Top of RECORDS FOR THIS TASK
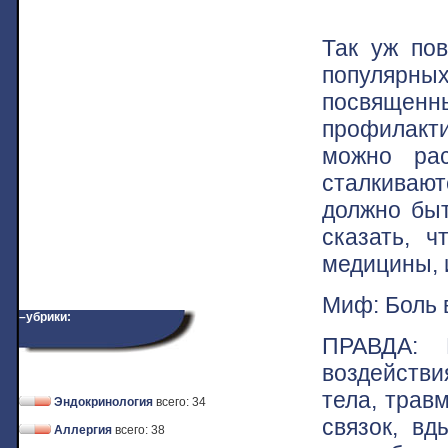
Так уж пов
популярных
посвященн
профилакт
можно ра
сталкивают
должно быт
сказать, 
медицины, 
Миф: Боль в
–убрики:
ПРАВДА: 
воздейств
тела, трав
Эндокринология
всего: 34
связок, в
Аллергия
всего: 38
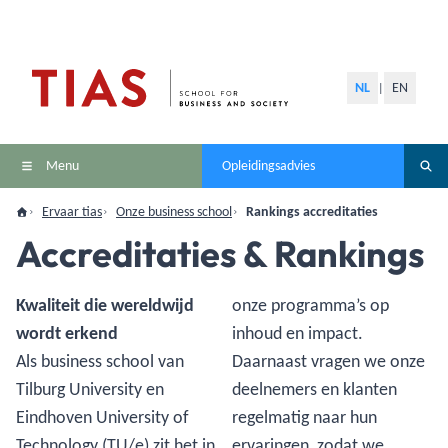
NL
EN
|
Menu
Opleidingsadvies
Ervaar tias
Onze business school
Rankings accreditaties
Accreditaties & Rankings
Kwaliteit die wereldwijd
onze programma’s op
wordt erkend
inhoud en impact.
Als business school van
Daarnaast vragen we onze
Tilburg University en
deelnemers en klanten
Eindhoven University of
regelmatig naar hun
Technology (TU/e) zit het in
ervaringen, zodat we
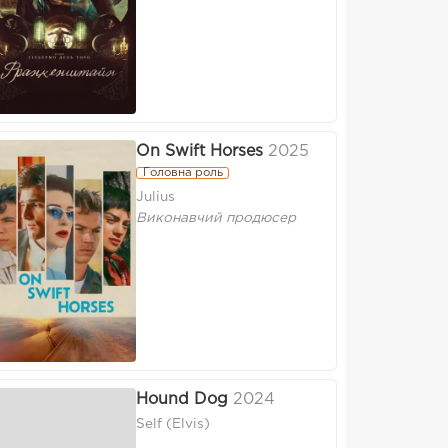
On Swift Horses
2025
Головна роль
Julius
Виконавчий продюсер
Hound Dog
2024
Self (Elvis)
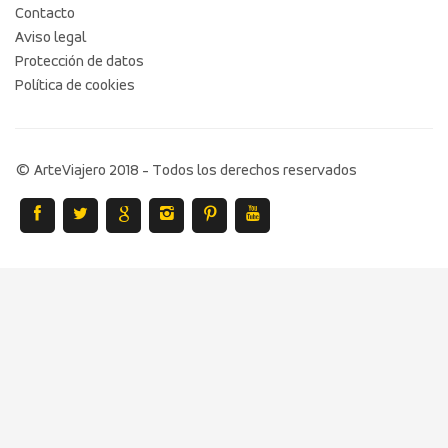
Contacto
Aviso legal
Protección de datos
Política de cookies
© ArteViajero 2018 - Todos los derechos reservados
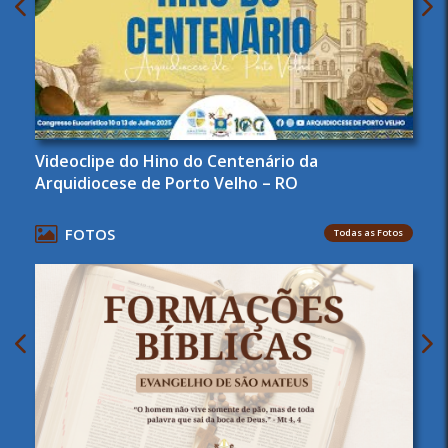
Videoclipe do Hino do Centenário da
Arquidiocese de Porto Velho – RO
FOTOS
Todas as Fotos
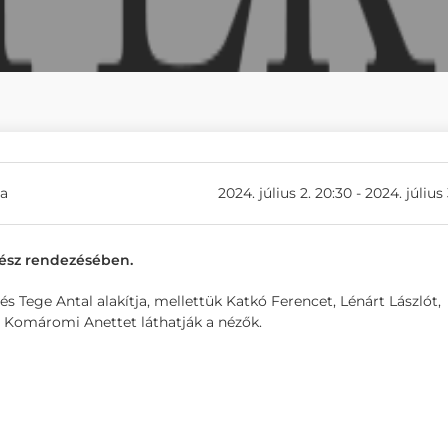
ba
2024. július 2. 20:30 - 2024. július 
vész rendezésében.
 Tege Antal alakítja, mellettük Katkó Ferencet, Lénárt Lászlót,
s Komáromi Anettet láthatják a nézők.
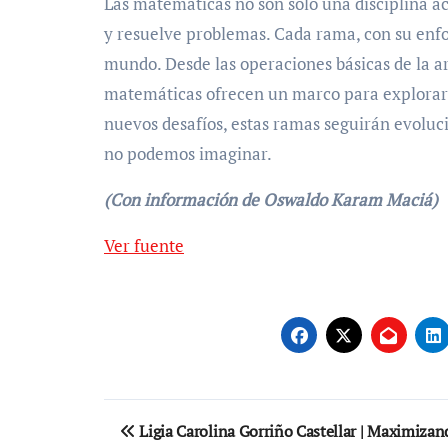
Las matemáticas no son solo una disciplina a
y resuelve problemas. Cada rama, con su enf
mundo. Desde las operaciones básicas de la ari
matemáticas ofrecen un marco para explorar 
nuevos desafíos, estas ramas seguirán evolu
no podemos imaginar.
(Con información de Oswaldo Karam Maciá)
Navegación
Ver fuente
de
entradas
Navegación
Ligia Carolina Gorriño Castellar | Maximizan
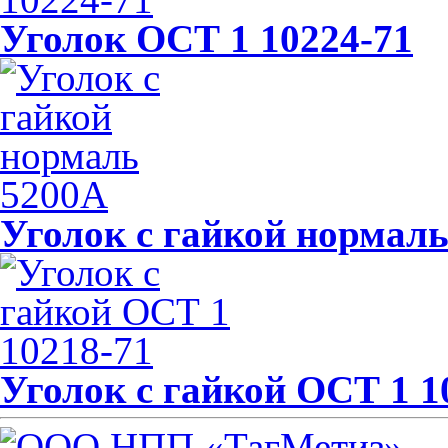
Уголок ОСТ 1 10224-71
Уголок с гайкой нормал
Уголок с гайкой ОСТ 1 1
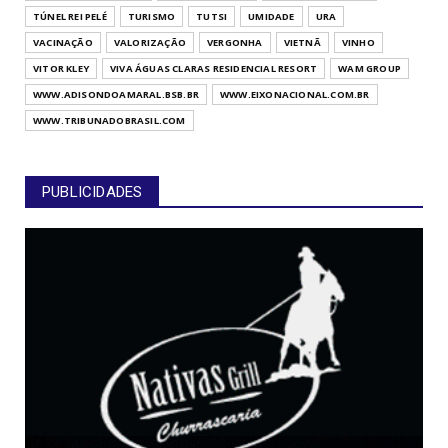
TÚNEL REI PELÉ
TURISMO
TUTSI
UMIDADE
URA
VACINAÇÃO
VALORIZAÇÃO
VERGONHA
VIETNÃ
VINHO
VITOR KLEY
VIVA ÁGUAS CLARAS RESIDENCIAL RESORT
WAM GROUP
WWW.ADISONDOAMARAL.BSB.BR
WWW.EIXONACIONAL.COM.BR
WWW.TRIBUNADOBRASIL.COM
PUBLICIDADES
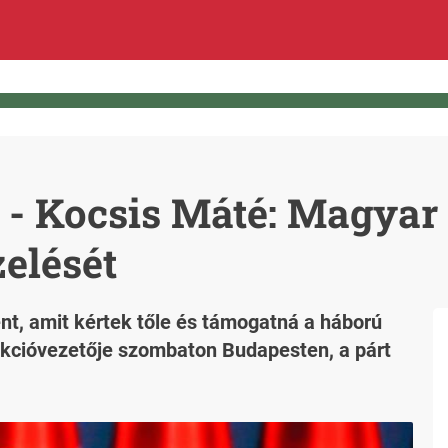
 - Kocsis Máté: Magyar
elését
t, amit kértek tőle és támogatná a háború
rakcióvezetője szombaton Budapesten, a párt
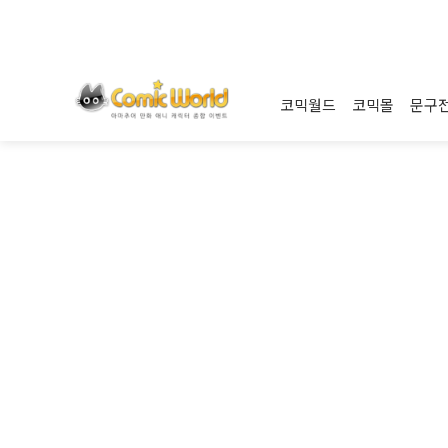
코믹월드
코믹몰
문구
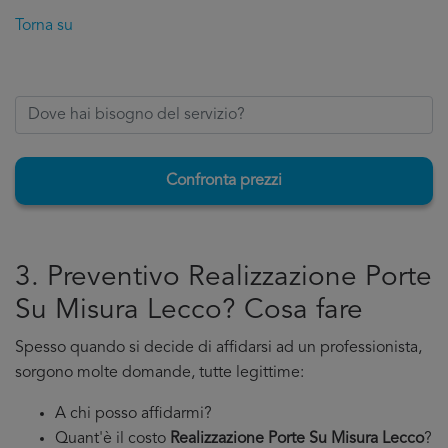
Torna su
Confronta prezzi
3. Preventivo Realizzazione Porte
Su Misura Lecco? Cosa fare
Spesso quando si decide di affidarsi ad un professionista,
sorgono molte domande, tutte legittime:
A chi posso affidarmi?
Quant'è il costo
Realizzazione Porte Su Misura Lecco
?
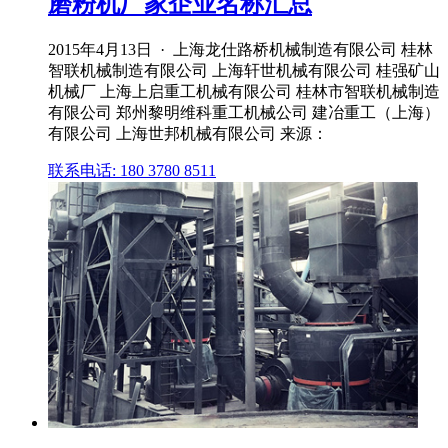
磨粉机厂家企业名称汇总
2015年4月13日 · 上海龙仕路桥机械制造有限公司 桂林
智联机械制造有限公司 上海轩世机械有限公司 桂强矿山
机械厂 上海上启重工机械有限公司 桂林市智联机械制造
有限公司 郑州黎明维科重工机械公司 建冶重工（上海）
有限公司 上海世邦机械有限公司 来源：
联系电话: 180 3780 8511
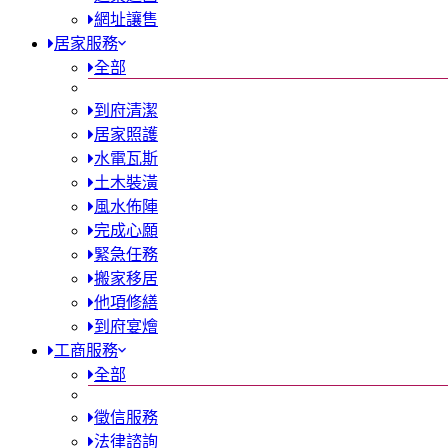
網址讓售
居家服務
全部
到府清潔
居家照護
水電瓦斯
土木裝潢
風水佈陣
完成心願
緊急任務
搬家移居
他項修繕
到府宴燴
工商服務
全部
徵信服務
法律諮詢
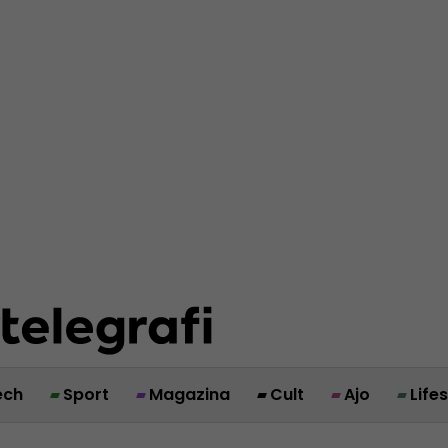
ech
Sport
Magazina
Cult
Ajo
Life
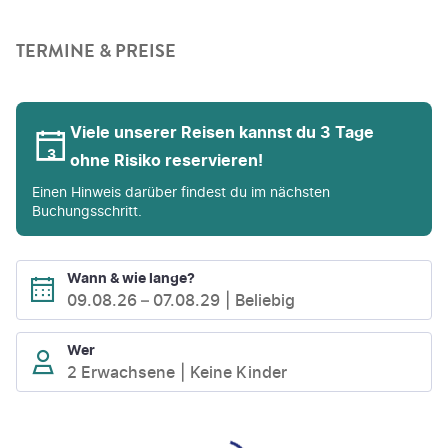
TERMINE & PREISE
Viele unserer Reisen kannst du 3 Tage
ohne Risiko reservieren!
Einen Hinweis darüber findest du im nächsten
Buchungsschritt.
Wann & wie lange?
09.08.26
–
07.08.29
Beliebig
Wer
2 Erwachsene
Keine Kinder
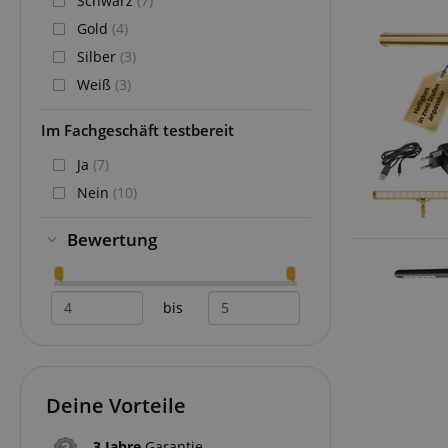
Schwarz
(7)
Gold
(4)
Silber
(3)
Weiß
(3)
Im Fachgeschäft testbereit
Ja
(7)
Nein
(10)
Bewertung
bis
Deine Vorteile
3 Jahre
Garantie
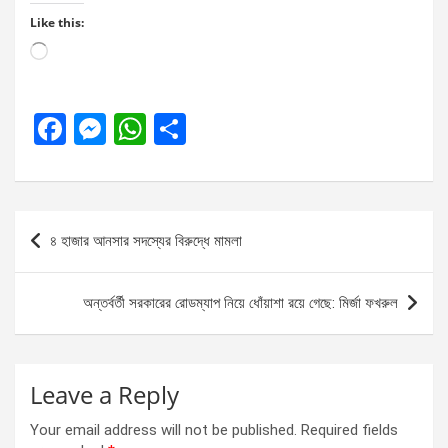
Like this:
Loading…
F
M
W
S
a
es
h
h
ce
se
at
ar
b
n
s
e
Post
৪ হাজার আনসার সদস্যের বিরুদ্ধে মামলা
o
g
A
navigation
o
er
p
অন্তর্বর্তী সরকারের রোডম্যাপ নিয়ে ধোঁয়াশা রয়ে গেছে: মির্জা ফখরুল
k
p
Leave a Reply
Your email address will not be published.
Required fields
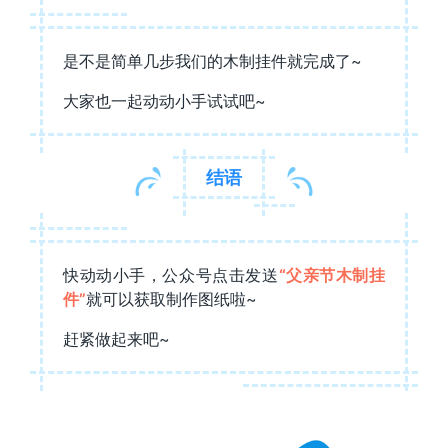
是不是简单几步我们的木制挂件就完成了~
大家也一起动动小手试试吧~
结语
快动动小手，公众号点击发送
“父亲节木制挂
件”
就可以获取制作图纸啦~
赶紧做起来吧~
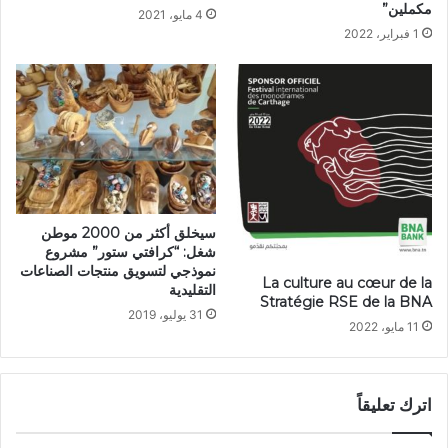
مكملين”
4 مايو، 2021
1 فبراير، 2022
سيخلق أكثر من 2000 موطن
شغل: “كرافتي ستور” مشروع
نموذجي لتسويق منتجات الصناعات
La culture au cœur de la
التقليدية
Stratégie RSE de la BNA
31 يوليو، 2019
11 مايو، 2022
اترك تعليقاً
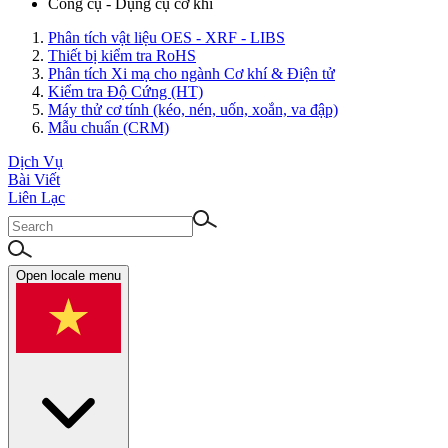
Công cụ - Dụng cụ cơ khí
Phân tích vật liệu OES - XRF - LIBS
Thiết bị kiểm tra RoHS
Phân tích Xi mạ cho ngành Cơ khí & Điện tử
Kiểm tra Độ Cứng (HT)
Máy thử cơ tính (kéo, nén, uốn, xoắn, va đập)
Mẫu chuẩn (CRM)
Dịch Vụ
Bài Viết
Liên Lạc
Open locale menu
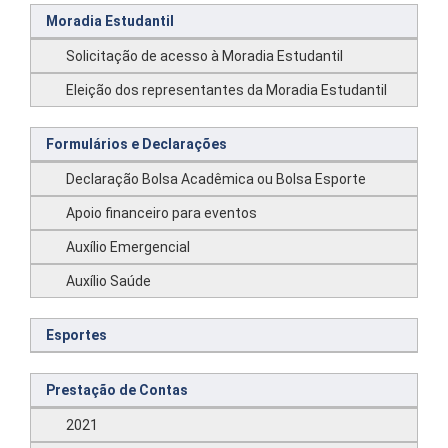
Moradia Estudantil
Solicitação de acesso à Moradia Estudantil
Eleição dos representantes da Moradia Estudantil
Formulários e Declarações
Declaração Bolsa Acadêmica ou Bolsa Esporte
Apoio financeiro para eventos
Auxílio Emergencial
Auxílio Saúde
Esportes
Prestação de Contas
2021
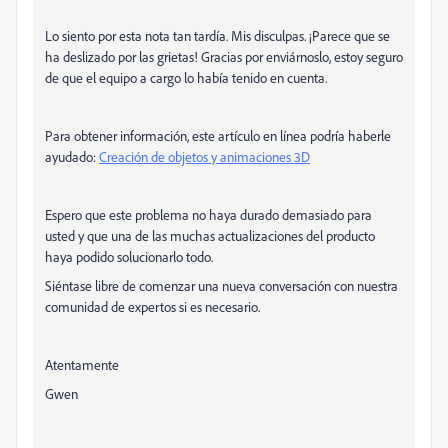
Lo siento por esta nota tan tardía. Mis disculpas. ¡Parece que se
ha deslizado por las grietas! Gracias por enviárnoslo, estoy seguro
de que el equipo a cargo lo había tenido en cuenta.
Para obtener información, este artículo en línea podría haberle
ayudado:
Creación de objetos y animaciones 3D
Espero que este problema no haya durado demasiado para
usted y que una de las muchas actualizaciones del producto
haya podido solucionarlo todo.
Siéntase libre de comenzar una nueva conversación con nuestra
comunidad de expertos si es necesario.
Atentamente
Gwen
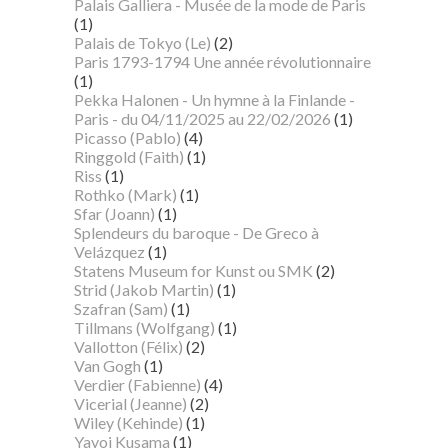
Palais Galliera - Musée de la mode de Paris
(1)
Palais de Tokyo (Le)
(2)
Paris 1793-1794 Une année révolutionnaire
(1)
Pekka Halonen - Un hymne à la Finlande -
Paris - du 04/11/2025 au 22/02/2026
(1)
Picasso (Pablo)
(4)
Ringgold (Faith)
(1)
Riss
(1)
Rothko (Mark)
(1)
Sfar (Joann)
(1)
Splendeurs du baroque - De Greco à
Velázquez
(1)
Statens Museum for Kunst ou SMK
(2)
Strid (Jakob Martin)
(1)
Szafran (Sam)
(1)
Tillmans (Wolfgang)
(1)
Vallotton (Félix)
(2)
Van Gogh
(1)
Verdier (Fabienne)
(4)
Vicerial (Jeanne)
(2)
Wiley (Kehinde)
(1)
Yayoi Kusama
(1)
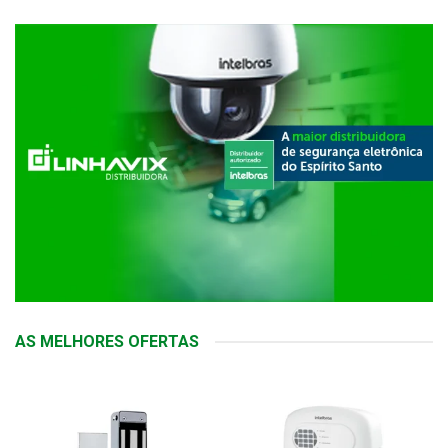
AS MELHORES OFERTAS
Bottom of RECORDS FOR THIS TASK
TRY IT: Copy the listing exactly. No images belong in the copy.

WRITTEN SOLUTION:
Так уж пов
популярных
посвященн
профилакт
можно ра
сталкивают
должно быт
сказать, 
медицины, 
Миф: Боль в
–убрики:
ПРАВДА: 
воздейств
тела, трав
Эндокринология
всего: 34
связок, в
Аллергия
всего: 38
NL
EN
|
Menu
Opleidingsadvies
Ervaar tias
Onze business school
Rankings accreditaties
Accreditaties & Rankings
Kwaliteit die wereldwijd
onze programma’s op
wordt erkend
inhoud en impact.
Als business school van
Daarnaast vragen we onze
Tilburg University en
deelnemers en klanten
Eindhoven University of
regelmatig naar hun
Technology (TU/e) zit het in
ervaringen, zodat we
On Swift Horses
2025
Головна роль
Julius
Виконавчий продюсер
Hound Dog
2024
Self (Elvis)
Contacto
Aviso legal
Protección de datos
Política de cookies
© ArteViajero 2018 - Todos los derechos reservados
Videoclipe do Hino do Centenário da
Arquidiocese de Porto Velho – RO
FOTOS
Todas as Fotos
ba
2024. július 2. 20:30 - 2024. július 
vész rendezésében.
 Tege Antal alakítja, mellettük Katkó Ferencet, Lénárt Lászlót,
s Komáromi Anettet láthatják a nézők.
Las matemáticas no son solo una disciplina a
y resuelve problemas. Cada rama, con su enf
mundo. Desde las operaciones básicas de la ari
matemáticas ofrecen un marco para explorar 
nuevos desafíos, estas ramas seguirán evolu
no podemos imaginar.
(Con información de Oswaldo Karam Maciá)
Navegación
Ver fuente
de
entradas
Navegación
Ligia Carolina Gorriño Castellar | Maximizan
Уголок ОСТ 1 10224-71
Уголок с гайкой нормал
Уголок с гайкой ОСТ 1 1
TÚNEL REI PELÉ
TURISMO
TUTSI
UMIDADE
URA
VACINAÇÃO
VALORIZAÇÃO
VERGONHA
VIETNÃ
VINHO
VITOR KLEY
VIVA ÁGUAS CLARAS RESIDENCIAL RESORT
WAM GROUP
WWW.ADISONDOAMARAL.BSB.BR
WWW.EIXONACIONAL.COM.BR
WWW.TRIBUNADOBRASIL.COM
PUBLICIDADES
 - Kocsis Máté: Magyar
elését
t, amit kértek tőle és támogatná a háború
rakcióvezetője szombaton Budapesten, a párt
코믹월드
코믹몰
문구
Torna su
Confronta prezzi
3. Preventivo Realizzazione Porte
Su Misura Lecco? Cosa fare
Spesso quando si decide di affidarsi ad un professionista,
sorgono molte domande, tutte legittime:
A chi posso affidarmi?
Quant'è il costo
Realizzazione Porte Su Misura Lecco
?
磨粉机厂家企业名称汇总
2015年4月13日 · 上海龙仕路桥机械制造有限公司 桂林
智联机械制造有限公司 上海轩世机械有限公司 桂强矿山
机械厂 上海上启重工机械有限公司 桂林市智联机械制造
有限公司 郑州黎明维科重工机械公司 建冶重工（上海）
有限公司 上海世邦机械有限公司 来源：
联系电话: 180 3780 8511
網址讓售
居家服務
全部
到府清潔
居家照護
水電瓦斯
土木裝潢
風水佈陣
完成心願
緊急任務
搬家移居
他項修繕
到府宴燴
工商服務
全部
徵信服務
法律諮詢
ech
Sport
Magazina
Cult
Ajo
Life
TERMINE & PREISE
Viele unserer Reisen kannst du 3 Tage
ohne Risiko reservieren!
Einen Hinweis darüber findest du im nächsten
Buchungsschritt.
Wann & wie lange?
09.08.26
–
07.08.29
Beliebig
Wer
2 Erwachsene
Keine Kinder
Schwarz
(7)
Gold
(4)
Silber
(3)
Weiß
(3)
Im Fachgeschäft testbereit
Ja
(7)
Nein
(10)
Bewertung
bis
Deine Vorteile
3 Jahre
Garantie
Like this:
Loading…
F
M
W
S
a
es
h
h
ce
se
at
ar
b
n
s
e
Post
৪ হাজার আনসার সদস্যের বিরুদ্ধে মামলা
o
g
A
navigation
o
er
p
অন্তর্বর্তী সরকারের রোডম্যাপ নিয়ে ধোঁয়াশা রয়ে গেছে: মির্জা ফখরুল
k
p
Leave a Reply
Your email address will not be published.
Required fields
是不是简单几步我们的木制挂件就完成了~
大家也一起动动小手试试吧~
结语
快动动小手，公众号点击发送
“父亲节木制挂
件”
就可以获取制作图纸啦~
赶紧做起来吧~
مكملين”
4 مايو، 2021
1 فبراير، 2022
سيخلق أكثر من 2000 موطن
شغل: “كرافتي ستور” مشروع
نموذجي لتسويق منتجات الصناعات
La culture au cœur de la
التقليدية
Stratégie RSE de la BNA
31 يوليو، 2019
11 مايو، 2022
اترك تعليقاً
Công cụ - Dụng cụ cơ khí
Phân tích vật liệu OES - XRF - LIBS
Thiết bị kiểm tra RoHS
Phân tích Xi mạ cho ngành Cơ khí & Điện tử
Kiểm tra Độ Cứng (HT)
Máy thử cơ tính (kéo, nén, uốn, xoắn, va đập)
Mẫu chuẩn (CRM)
Dịch Vụ
Bài Viết
Liên Lạc
Open locale menu
Moradia Estudantil
Solicitação de acesso à Moradia Estudantil
Eleição dos representantes da Moradia Estudantil
Formulários e Declarações
Declaração Bolsa Acadêmica ou Bolsa Esporte
Apoio financeiro para eventos
Auxílio Emergencial
Auxílio Saúde
Esportes
Prestação de Contas
2021
Lo siento por esta nota tan tardía. Mis disculpas. ¡Parece que se
ha deslizado por las grietas! Gracias por enviárnoslo, estoy seguro
de que el equipo a cargo lo había tenido en cuenta.
Para obtener información, este artículo en línea podría haberle
ayudado:
Creación de objetos y animaciones 3D
Espero que este problema no haya durado demasiado para
usted y que una de las muchas actualizaciones del producto
haya podido solucionarlo todo.
Siéntase libre de comenzar una nueva conversación con nuestra
comunidad de expertos si es necesario.
Atentamente
Gwen
Palais Galliera - Musée de la mode de Paris
(1)
Palais de Tokyo (Le)
(2)
Paris 1793-1794 Une année révolutionnaire
(1)
Pekka Halonen - Un hymne à la Finlande -
Paris - du 04/11/2025 au 22/02/2026
(1)
Picasso (Pablo)
(4)
Ringgold (Faith)
(1)
Riss
(1)
Rothko (Mark)
(1)
Sfar (Joann)
(1)
Splendeurs du baroque - De Greco à
Velázquez
(1)
Statens Museum for Kunst ou SMK
(2)
Strid (Jakob Martin)
(1)
Szafran (Sam)
(1)
Tillmans (Wolfgang)
(1)
Vallotton (Félix)
(2)
Van Gogh
(1)
Verdier (Fabienne)
(4)
Vicerial (Jeanne)
(2)
Wiley (Kehinde)
(1)
Yayoi Kusama
(1)
AS MELHORES OFERTAS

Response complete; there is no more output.